(Exercise inputs Opens)

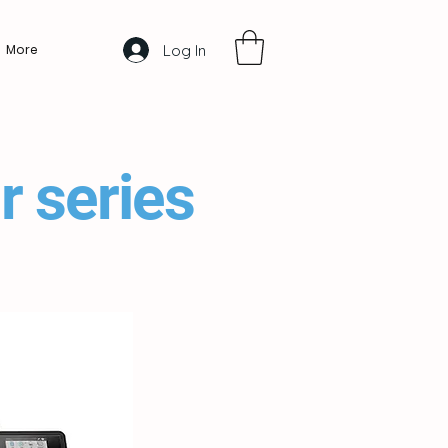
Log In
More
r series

(Exercise inputs Closes)
(Exercise inputs Opens)

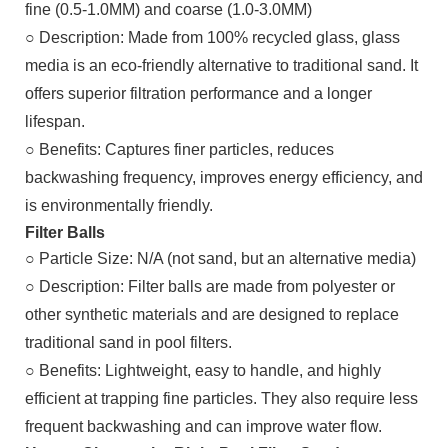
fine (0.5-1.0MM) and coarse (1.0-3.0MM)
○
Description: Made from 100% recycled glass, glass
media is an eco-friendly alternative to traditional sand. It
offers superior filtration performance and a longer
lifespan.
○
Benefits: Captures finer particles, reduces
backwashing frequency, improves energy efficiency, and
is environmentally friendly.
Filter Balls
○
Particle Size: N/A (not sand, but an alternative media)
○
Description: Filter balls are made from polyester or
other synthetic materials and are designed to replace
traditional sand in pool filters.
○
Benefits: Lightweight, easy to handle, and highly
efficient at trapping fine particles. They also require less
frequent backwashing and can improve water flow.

(Exercise inputs Closes)
(Exercise inputs Opens)

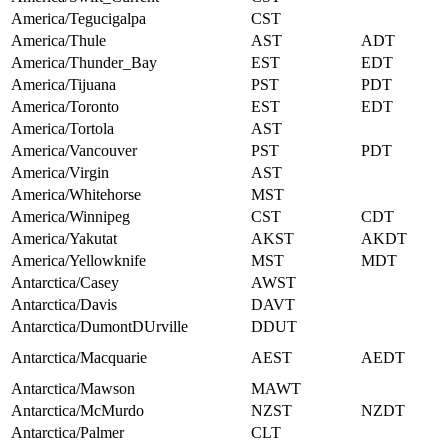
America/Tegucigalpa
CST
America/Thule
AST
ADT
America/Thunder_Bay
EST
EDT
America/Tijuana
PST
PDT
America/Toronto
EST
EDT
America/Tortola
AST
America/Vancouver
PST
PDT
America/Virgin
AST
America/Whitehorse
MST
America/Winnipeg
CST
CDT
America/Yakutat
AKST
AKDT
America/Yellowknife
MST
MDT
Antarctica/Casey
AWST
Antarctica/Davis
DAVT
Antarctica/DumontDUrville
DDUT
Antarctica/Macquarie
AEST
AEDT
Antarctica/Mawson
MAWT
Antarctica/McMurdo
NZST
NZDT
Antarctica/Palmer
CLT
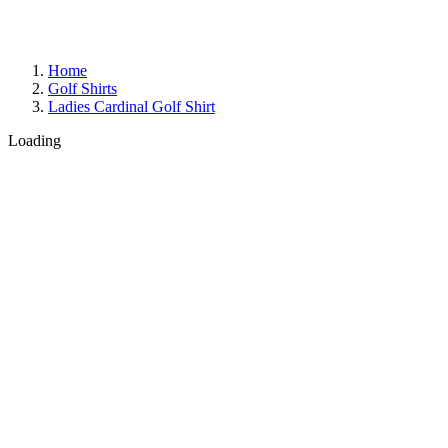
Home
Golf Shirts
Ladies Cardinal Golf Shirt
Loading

(Exercise inputs Closes)

Instructions for the task: In the entries above, find every line with the word "backwashing" and list it.

Answer for the task:
backwashing frequency, improves energy efficiency, and
frequent backwashing and can improve water flow.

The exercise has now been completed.